Subject: RT: Timorese want independence: Belo
Date: Sat, 24 Jul 1999 12:18:51 -0400
From: "John M. Miller" <fbp@igc.apc.org>Received from Joyo Indonesian
News:
Reuters July 23,1999
Timorese want independence: Belo
DILI The people of East Timor want to be independent and are not afraid to face
the future alone, the spiritual leader of the troubled territory said yesterday.
Nobel prize-winner Bishop Carlos Belo told CNN that the people of East Timor would
choose to break away from Indonesia in the August ballot on independence.
"Over the previous months they are living under pressure and they are afraid, but
they know what they are going to do, if we dont have this pressure from the militias
and the military side, the majority will choose to have their own identity," Belo
said from Los Angeles.
East Timor has been engulfed by violence since January, when Jakarta reversed decades
of adamant opposition to considering independence for what it regards as the
countrys 27th province.
Some people have accused the Indonesian military, parts of which are known to be deeply
unhappy at the prospect of independence for East Timor, of supporting the militias.
Belo said that he hoped that the process of registration, which started last Friday,
would be peaceful.
"It will take two weeks and we hope that [during] these two weeks there will be a
climate of peace, of tranquility, so that we can have a fair and free election," he
said.
A final date for the ballot has not been set, but it is expected in late August or
early September.
Belo said that he would not be giving advice on which way his fellow East Timorese
should vote.
"My only role is to say let the people vote freely and...let the people decide for
themselves," he said.
"I cant tell the people vote for A or B, let them choose, but for me the
important thing is that they vote according to their conscience."

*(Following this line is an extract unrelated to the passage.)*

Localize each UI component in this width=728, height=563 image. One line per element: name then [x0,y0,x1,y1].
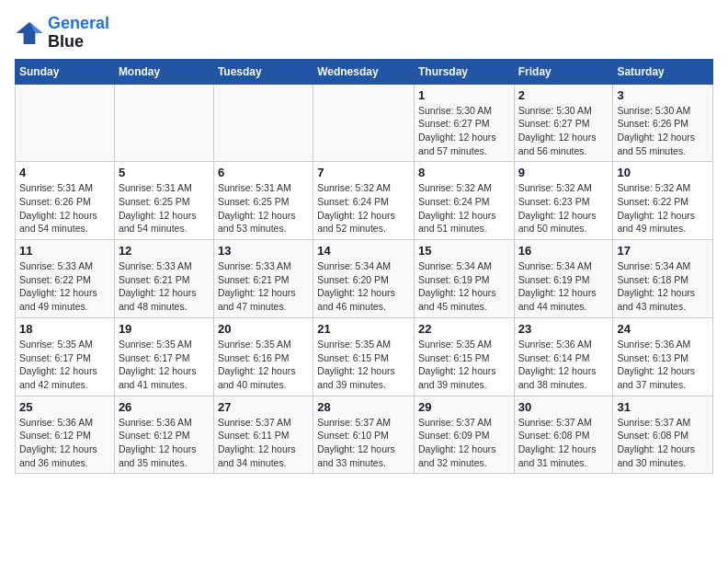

He said that the first few years would be difficult if the voters decide to split from
Jakarta, which has run the former Portuguese colony.
"From the beginning it will be difficult...a new country without the structure,
the infrastructure, the human resources," he said.
"But we hope that the Timorese are able to learn how to build up a country and we
hope the international community will show their solidarity to help this country."
He said that the people of East Timor were not afraid to go it alone.
"They tell me; Bishop we are poor, we are illiterate but we prefer to be
free and live without oppression, so they are decided to face the future."